As we reached shouting distance of the convection, I could tell that it was undergoing a split process as well. To the northeast, I could see an anticyclonic meso, if you could call it that.
We continued north on dirt, into the rain. Though some of the Palmer Divide is blessed with a more gravely type of road, this area was more on the clay-side and was difficult to navigate. Still, Der Schploder was able to handle things fairly well and I wasn't having too much trouble getting around. At this point, I was basically using VIL to target hail cores. I was disappointed in my quest for hail as most of the updrafts seemed to pulse and move as I tried to catch up.

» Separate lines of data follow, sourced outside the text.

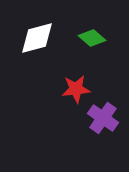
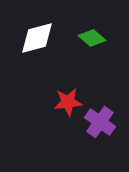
red star: moved 8 px left, 13 px down
purple cross: moved 3 px left, 4 px down
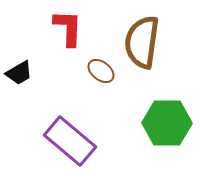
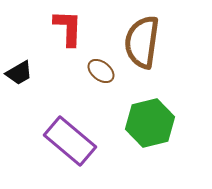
green hexagon: moved 17 px left; rotated 15 degrees counterclockwise
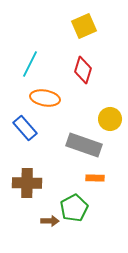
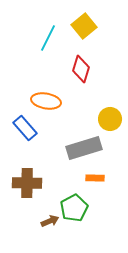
yellow square: rotated 15 degrees counterclockwise
cyan line: moved 18 px right, 26 px up
red diamond: moved 2 px left, 1 px up
orange ellipse: moved 1 px right, 3 px down
gray rectangle: moved 3 px down; rotated 36 degrees counterclockwise
brown arrow: rotated 24 degrees counterclockwise
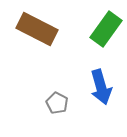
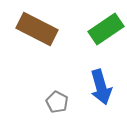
green rectangle: rotated 20 degrees clockwise
gray pentagon: moved 1 px up
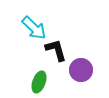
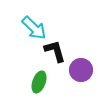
black L-shape: moved 1 px left, 1 px down
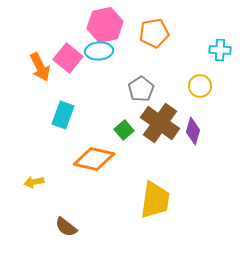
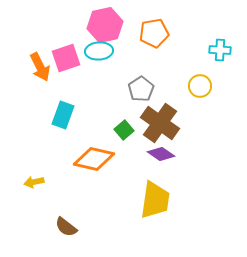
pink square: moved 2 px left; rotated 32 degrees clockwise
purple diamond: moved 32 px left, 23 px down; rotated 72 degrees counterclockwise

Eventually, I parted ways with Team Laubach and headed a bit east to higher ground. Looking back at the main updraft, this is what I saw:
It almost looked like... no, it couldn't be... a meso? It was time to head back to the west. I found a little dirt road that headed into pasture and I watched as a nice high-based Colorado April mesocyclone took shape. For early in the year, it was beautiful... and I was in awe. I will say that I was a little frustrated. I wanted to do a nice time lapse video but I soon found out that my video camera's battery was completely dead. It wouldn't even turn on and I didn't have a way to charge it, so I stuck to stills.
I did reposition a couple of times, intent on finding any hail if there was any. I didn't really have much of a tornado hope given the height of the base, but it was still pretty to look at.
Here was the radar at the time:
... and as the sun set and the meso began to die, well, let's just say it was very pretty.
Though the storm was dying, it still had some hail to unload. I hung around near Leader, Colorado and measured stones for a while. As the precipitation began to wane, however, I decided to meet back up with Team Laubach, so I made my way back down to US 36. The sky was still gorgeous, however, so I took a couple opportunities for photos. It seemed that there was more convection so the south, so I figured we'd head there.
We did eventually get back to I-70 and I pursued further convection to the Lowland exit, but nothing really amounted to much, so I agreed to meet Team Laubach back on the east side of Denver for some dinner. We had some delicious food at the Chili's at Tower Road and recapped the day's festivities.
Largest Hail: 1.0"+
Winds Of Consequence: None observed.
Other reports on the date:
Official Storm Reports for April 19th.
All in all, a great early-season chase close to home!